Lucius sah die Frauen der Gegner auf den Barrikaden stehen und ihre kleinen Kinder in die Höhe halten, um so die Männer zu beschwören, erneut anzugreifen. Daraufhin stürmten die Germanen wieder die Anhöhe hinab. Sie warfen sich auf die Legionäre und versuchten sie zurückzudrängen. Diese hielten jedoch ihre Stellung. Den durch Kettenhemden und mannshohe Schilde geschützten Legionäre hatten die mit bloßer Brust kämpfenden Barbaren nur ihre Tapferkeit und ihre Wildheit entgegenzusetzen.

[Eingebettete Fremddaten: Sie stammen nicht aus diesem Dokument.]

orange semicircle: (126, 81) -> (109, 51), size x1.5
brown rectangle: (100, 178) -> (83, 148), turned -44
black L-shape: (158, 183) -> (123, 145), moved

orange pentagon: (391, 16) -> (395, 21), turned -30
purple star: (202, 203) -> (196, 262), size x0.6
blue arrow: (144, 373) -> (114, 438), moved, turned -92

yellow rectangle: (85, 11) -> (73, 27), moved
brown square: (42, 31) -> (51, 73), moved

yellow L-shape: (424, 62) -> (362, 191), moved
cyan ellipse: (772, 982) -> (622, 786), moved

Die erste Centurie wankte und Lucius wusste, dass es an der Zeit war einzugreifen. Er schluckte schwer.

„Vorrücken!“, befahl er.

Sie rückten bis auf Pilumweite vor und schleuderten ihre Pila über die Reihen ihrer Kameraden. Der Widerstand der Germanen brach zusammen, sie wichen zurück. Die Anfeuerungsschreie der Frauen wurden zu lautem Wehklagen.

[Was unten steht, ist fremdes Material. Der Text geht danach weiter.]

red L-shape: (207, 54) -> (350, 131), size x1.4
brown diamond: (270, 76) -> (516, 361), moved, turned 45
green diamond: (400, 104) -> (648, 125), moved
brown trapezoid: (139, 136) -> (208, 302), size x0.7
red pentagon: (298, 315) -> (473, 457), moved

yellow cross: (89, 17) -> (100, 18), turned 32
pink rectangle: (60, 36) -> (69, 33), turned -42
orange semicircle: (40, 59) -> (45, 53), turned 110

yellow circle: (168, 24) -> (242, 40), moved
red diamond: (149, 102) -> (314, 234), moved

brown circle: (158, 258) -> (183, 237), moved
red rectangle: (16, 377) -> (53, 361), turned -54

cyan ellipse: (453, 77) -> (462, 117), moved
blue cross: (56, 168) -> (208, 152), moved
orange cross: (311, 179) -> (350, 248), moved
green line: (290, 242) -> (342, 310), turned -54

Nicht überall kamen die Legionäre gleichermaßen gut voran. Eine Reiterattacke hatte den rechten Flügel in Unordnung gebracht und den Vormarsch gestoppt, da Drusus kein Risiko eingehen wollte. In der Mitte wogte der Kampf unentschieden hin und her, nur der linke Flügel stand unmittelbar vor dem Sturm auf die Barrikade.

Lucius’ Centurie verstärkte nun die Reihen der ersten Centurie. Die Männer stachen auf die Germanen ein und drängten sie zur Barrikade zurück. Lucius nahm die wilden Gesichter, das Geschrei, die Toten wie durch einen Nebel wahr. Er schrie mechanisch seine Befehle hinaus, wie man es ihm eingebläut hatte. Genauso mechanisch führten seine Legionäre die Befehle aus. Lucius hatte damals in Massilia ein mechanisches Schöpfwerk gesehen. Durch Windkraft angetrieben, hatte es unermüdlich Eimer um Eimer in die Höhe befördert. Als er jetzt die Legionäre kämpfen sah, wurde er daran erinnert. Mit tödlicher Präzision wurden die Germanen zurückgedrängt und niedergestochen. Jeden Moment würden ihre Reihen aufreißen und das große Schlachten würde beginnen. Die meisten Toten gab es nicht im Kampf, sondern danach. In dem Moment, wenn die Schlachtreihe eines Heers sich auflöste, begann das Gemetzel unter den Fliehenden.